L'histoire des petits-fils de Clovis allait-elle se répéter, et produire les mêmes désastres ? On pouvait le penser. Les affaires publiques étaient négligées. Le peuple souffrait. Ce n'était pas impunément que les trois princes avaient requis l'aide des grands pour vider leur querelle, ni recouru à l'arbitrage toujours intéressé des évêques. En dépit de ses insuffisances, Louis le Pieux avait légué un empire géographiquement intact à ses fils. Depuis sa mort, la situation s'était dégradée. Les Normands, les Arabes, jusqu'ici contenus tant bien que mal, reprenaient de l'audace, menaçaient à nouveau les côtes. Mais l'unique souci des héritiers du défunt empereur était d'assouvir leur appétit de terre.

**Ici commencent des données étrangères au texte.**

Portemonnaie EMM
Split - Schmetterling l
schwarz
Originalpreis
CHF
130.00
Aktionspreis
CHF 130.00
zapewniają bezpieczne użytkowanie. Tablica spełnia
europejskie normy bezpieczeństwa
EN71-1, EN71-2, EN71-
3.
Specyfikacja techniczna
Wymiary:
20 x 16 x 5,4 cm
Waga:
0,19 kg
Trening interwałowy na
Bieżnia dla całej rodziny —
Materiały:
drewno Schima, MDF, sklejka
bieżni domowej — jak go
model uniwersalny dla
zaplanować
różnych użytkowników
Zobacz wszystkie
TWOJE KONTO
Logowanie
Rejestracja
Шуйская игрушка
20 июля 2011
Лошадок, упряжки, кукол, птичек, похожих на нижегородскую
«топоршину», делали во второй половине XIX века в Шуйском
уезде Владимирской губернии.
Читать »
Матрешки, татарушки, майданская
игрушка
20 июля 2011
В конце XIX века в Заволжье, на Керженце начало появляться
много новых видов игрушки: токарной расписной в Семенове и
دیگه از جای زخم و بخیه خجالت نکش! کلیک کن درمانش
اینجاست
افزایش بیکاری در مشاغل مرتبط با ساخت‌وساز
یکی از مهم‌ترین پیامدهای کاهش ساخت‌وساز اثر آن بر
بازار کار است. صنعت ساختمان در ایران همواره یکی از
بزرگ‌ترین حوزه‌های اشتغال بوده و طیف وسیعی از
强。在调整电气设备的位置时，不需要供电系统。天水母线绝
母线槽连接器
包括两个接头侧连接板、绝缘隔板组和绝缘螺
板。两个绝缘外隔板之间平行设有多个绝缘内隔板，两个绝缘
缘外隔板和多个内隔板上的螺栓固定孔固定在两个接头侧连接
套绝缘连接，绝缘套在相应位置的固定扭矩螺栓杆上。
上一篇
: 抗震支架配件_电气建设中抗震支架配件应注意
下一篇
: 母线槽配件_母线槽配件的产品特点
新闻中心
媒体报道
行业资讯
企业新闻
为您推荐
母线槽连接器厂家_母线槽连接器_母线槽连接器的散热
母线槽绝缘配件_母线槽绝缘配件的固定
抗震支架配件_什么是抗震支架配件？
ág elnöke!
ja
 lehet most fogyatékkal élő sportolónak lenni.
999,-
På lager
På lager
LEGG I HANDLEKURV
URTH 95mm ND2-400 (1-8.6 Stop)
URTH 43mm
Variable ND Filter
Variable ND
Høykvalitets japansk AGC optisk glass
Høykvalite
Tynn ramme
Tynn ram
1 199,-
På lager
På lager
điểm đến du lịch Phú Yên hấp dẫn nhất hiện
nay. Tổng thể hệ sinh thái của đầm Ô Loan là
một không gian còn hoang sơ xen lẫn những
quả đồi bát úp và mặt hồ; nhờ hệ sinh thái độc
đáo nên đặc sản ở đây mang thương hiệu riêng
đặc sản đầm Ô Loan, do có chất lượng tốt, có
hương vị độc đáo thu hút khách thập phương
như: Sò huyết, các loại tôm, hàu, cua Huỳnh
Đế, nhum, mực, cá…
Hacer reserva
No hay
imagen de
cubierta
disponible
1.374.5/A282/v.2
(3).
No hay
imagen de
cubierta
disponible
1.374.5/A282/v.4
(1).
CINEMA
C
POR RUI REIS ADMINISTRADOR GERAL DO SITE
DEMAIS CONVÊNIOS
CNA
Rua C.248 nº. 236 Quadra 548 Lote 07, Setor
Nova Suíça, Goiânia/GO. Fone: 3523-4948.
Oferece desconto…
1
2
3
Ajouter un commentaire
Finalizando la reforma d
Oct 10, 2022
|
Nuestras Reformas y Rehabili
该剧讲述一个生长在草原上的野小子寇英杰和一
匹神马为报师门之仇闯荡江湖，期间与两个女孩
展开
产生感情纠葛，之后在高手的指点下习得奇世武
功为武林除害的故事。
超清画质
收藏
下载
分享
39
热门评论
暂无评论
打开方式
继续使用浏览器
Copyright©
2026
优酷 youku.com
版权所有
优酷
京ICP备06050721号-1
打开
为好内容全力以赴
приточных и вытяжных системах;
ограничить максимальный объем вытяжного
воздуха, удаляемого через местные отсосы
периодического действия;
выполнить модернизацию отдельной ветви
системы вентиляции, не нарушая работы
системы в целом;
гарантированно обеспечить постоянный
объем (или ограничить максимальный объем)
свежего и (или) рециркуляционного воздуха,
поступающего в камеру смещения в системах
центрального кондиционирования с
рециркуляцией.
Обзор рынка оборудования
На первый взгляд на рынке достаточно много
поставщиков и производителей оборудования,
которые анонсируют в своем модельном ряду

Le Serment de Strasbourg ne préparait pas seulement la dislocation de l'empire. Il mettait implicitement fin à l'absolutisme royal. En associant les guerriers à leur serment, les deux rois reconnaissaient leur participation effective à la décision qu'ils avaient prise. L'autorité des grands s'en trouvait renforcée ; ils étaient désormais certains que les rois ne pouvaient rien faire sans leur appui. Si Charles et Louis crurent qu'ils pourraient ressaisir l'intégralité du pouvoir et imposer leur volonté aux comtes de leur parti, ils déchantèrent vite. Mais, pour l'heure, tout leur réussissait. Lothaire était aux abois ; il évacua précipitamment Aix-la-Chapelle, non sans emporter le trésor. Charles et Louis occupèrent le palais de Charlemagne. À leur demande, les évêques se réunirent pour examiner le cas de Lothaire. Ils étaient trop heureux de jouer ce rôle de justiciers. Sans entendre Lothaire, ils estimèrent que le Jugement de Dieu avait sanctionné ses crimes à la bataille de Fontenoy. Coupable d'avoir emprisonné et destitué son père, d'avoir essayé de spolier ses frères de leur héritage au mépris de ses promesses, coupable aussi d'avoir tyrannisé l'Église, perpétré des meurtres, des incendies et des pillages, il était indigne de régner. En conséquence le gouvernement de ses États était dévolu à ses frères. « En vertu de l'autorité divine, déclarèrent les évêques, nous vous engageons, exhortons et ordonnons de prendre le royaume et de le gouverner selon les lois de Dieu. » À la suite de quoi chacun des frères choisit douze de ses fidèles pour diviser équitablement le royaume de Lothaire. Nithard faisait partie de cette commission. Ce n'étaient donc pas les deux rois qui procéderaient en réalité au partage, mais les grands ; il ne leur resterait qu'à avaliser les décisions de ces derniers. C'est ainsi qu'il faut interpréter ce passage de Nithard : « On tint moins compte dans ce partage de la fertilité et de l'égalité des parts, que de la proximité et des convenances. » Cela signifie que les grands du parti de Charles veillèrent à ce que leurs comtés et domaines patrimoniaux ne fussent pas dans la part de Louis, en tout ou partie, et vice versa.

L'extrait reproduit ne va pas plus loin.